CUDA 9/9.1 dropped support for Fermi devices (compute capability 2.x, including the mentioned M2070). Therefore if you want to provide that range of support, it’s going to be more challenging.

Anything back through Kepler (cc 3.x and higher) is supported properly by current drivers (e.g. R390) and latest CUDA toolkits (9.0/9.1).

Machines with Fermi (or prior) devices should probably be provisioned separately. All other scenarios should be supportable from latest driver/toolkit combo, and latest driver will work with any cuda toolkit in the range you mention (7.0 - 9.1) using Kepler or newer devices.

As a final note, for machines updated to newer linux kernel versions (generally speaking, beyond 4.10), these machines will generally require a R390 driver or newer.

Thanks, txbob. Some followups:

  1. Can you also go into the long-lived and short-lived driver? Is there a sort of ball-park figure for how often annually a long-lived driver changes, and what in-general, is meant by long-lived vs. short lived and where to be notified about a change in the long-lived driver?

  2. As far as what to look out for before upgrading either the CUDA toolkit or the driver, it would just be the README in either package to make sure that hardware isn’t deprecated?

  3. If code is compiled against CUDA 8.0, for example, and someone loads the CUDA 9.0 toolkit and tries to run on a CC 2.0 card, will this fail? I guess I’m asking if there’s a difference between compile time and runtime requirements.

To make sure I’m clear on the rest:

  1. Code compiled against older versions of CUDA should continue to work with newer drivers, provided the driver supports the card. So, for example, since even driver 390 supports M2070, I should not have any problems with any software compiled in the past or going forward against CUDA earlier than 9.0 on those cards? Is there some point at which a driver becomes too new for a version of CUDA, or just for the hardware?

  2. Any code compiled against CUDA >= 9.0 will simply not work on any GPUs with less than CC 3.0.

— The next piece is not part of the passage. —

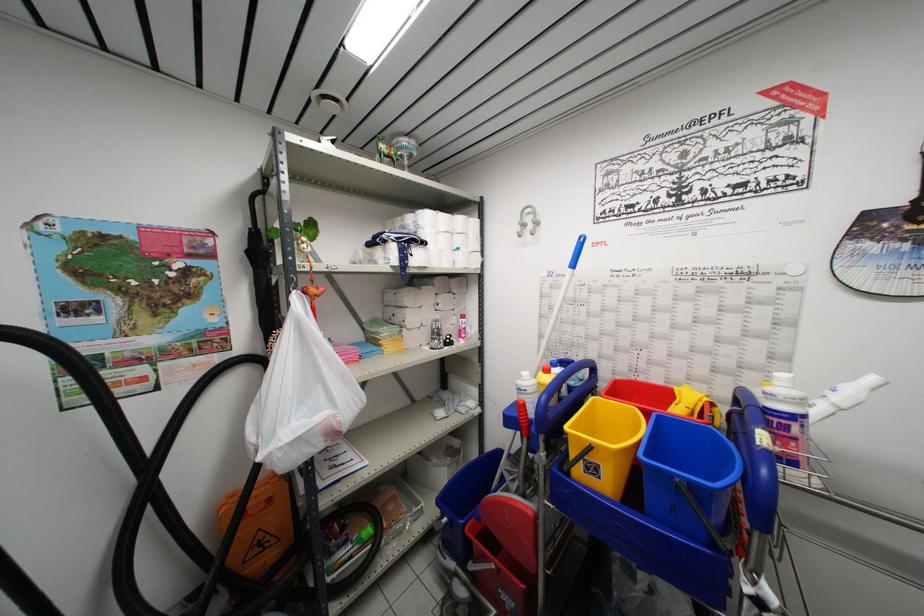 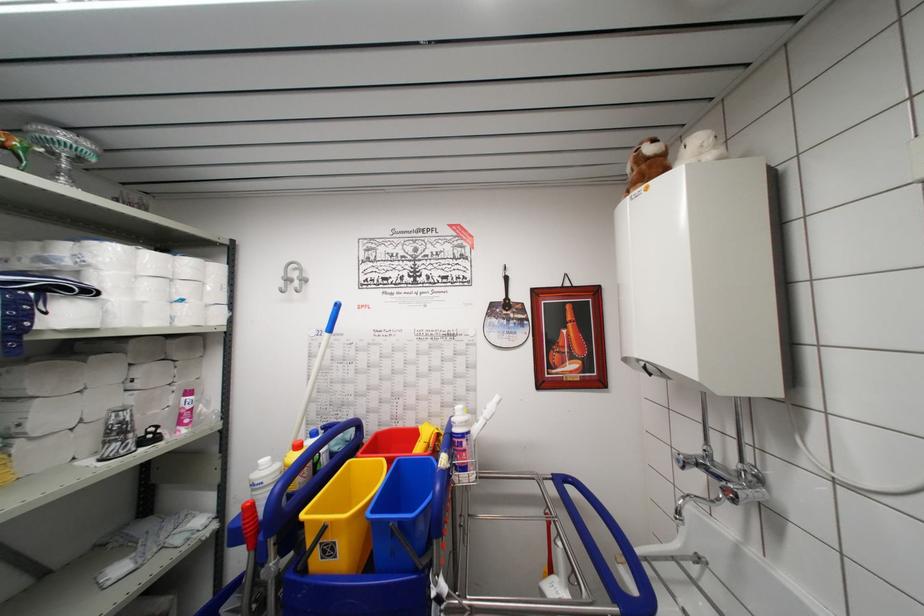 Locate, in the second image, the point that corresponds to point (783, 428) in the first image.

(460, 447)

Thanks for helping to clarify.

I’m not allowed to make forward looking statements: what to expect in the future. That is not the purpose of these forums, generally. You’re allowed to ask whatever you wish, I’m just not allowed to respond to every question. In general, short-lived drivers will pick up most changes (enhancements, bug fixes) that are in view of the development team. The long-lived drivers are intended to be more “stable” and will only pick up certain changes that meet a set of criteria. I’m not allowed to detail this out any further. AFAIK, the way to get push notifications from NVIDIA are:

  1. subscribe to our blogs http://blogs.nvidia.com
  2. become a registered developer http://developer.nvidia.com
  3. subscribe to newsletters http://www.nvidia.com/object/newsletter.html

I’m not sure any of these provide a push notification every time a new driver is released.
Regarding driver notices, you should be able to subsribe for example to this board:

https://devtalk.nvidia.com/default/board/99/

and get notices of various linux driver releases.

I would refer you to the release notes in either case. When hardware gets deprecated by a CUDA toolkit, the CUDA tookit with the deprecation usually provides a splashy notice (a warning every time you compile code for that architecture.) If you haven’t noticed, somebody is not paying attention.

I would expect code compiled for CUDA 8.0 to work on any machine that has a CUDA 8.0 or newer driver, assuming the driver installed supports the GPU installed, and assuming the code has been compiled for that target architecture, and assuming the code does not have any unmet dynamic/runtime link dependencies on e.g. the CUDA runtime library. If you have a CUDA 8.0 binary compiled for a CC 2.0 device, and you have statically linked against the CUDA 8 libraries (or provide them in a redistributed fashion), your code should run even if CUDA 9 toolkit is installed on that machine.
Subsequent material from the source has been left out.